[[ Records supplied open ]]

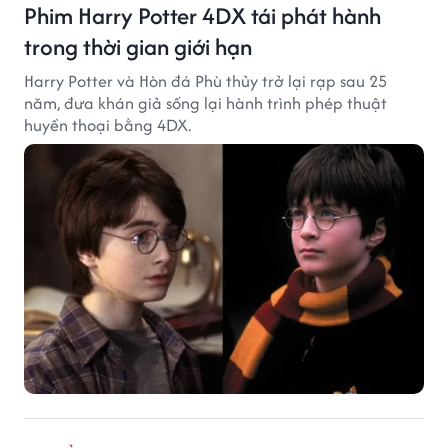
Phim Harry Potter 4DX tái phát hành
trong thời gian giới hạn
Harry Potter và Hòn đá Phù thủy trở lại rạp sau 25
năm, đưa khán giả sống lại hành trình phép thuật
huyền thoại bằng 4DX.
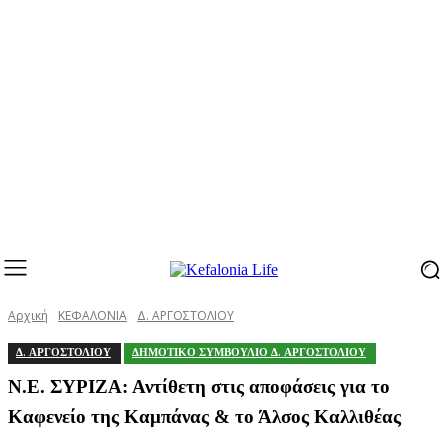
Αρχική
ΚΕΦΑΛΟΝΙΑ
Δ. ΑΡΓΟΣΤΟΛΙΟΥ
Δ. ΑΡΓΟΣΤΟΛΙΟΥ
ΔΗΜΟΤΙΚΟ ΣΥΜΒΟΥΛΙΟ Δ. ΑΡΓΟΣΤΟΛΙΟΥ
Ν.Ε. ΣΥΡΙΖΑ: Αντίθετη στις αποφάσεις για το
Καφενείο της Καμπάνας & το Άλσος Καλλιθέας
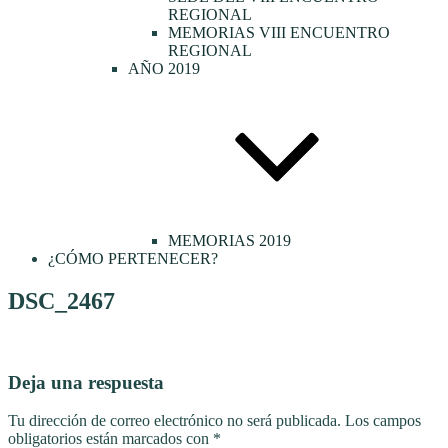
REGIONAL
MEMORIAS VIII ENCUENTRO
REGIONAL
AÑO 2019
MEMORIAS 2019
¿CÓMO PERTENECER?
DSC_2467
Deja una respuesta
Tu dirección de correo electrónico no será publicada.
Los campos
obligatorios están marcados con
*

[[ Records supplied closed ]]

• **Exercise**
Begin at the line containing "MEMORIAS VIII ENCUENTRO" and reproduce every line through the last one in the records above, exactly.

• **Response to this exercise**
MEMORIAS VIII ENCUENTRO
REGIONAL
AÑO 2019
MEMORIAS 2019
¿CÓMO PERTENECER?
DSC_2467
Deja una respuesta
Tu dirección de correo electrónico no será publicada.
Los campos
obligatorios están marcados con
*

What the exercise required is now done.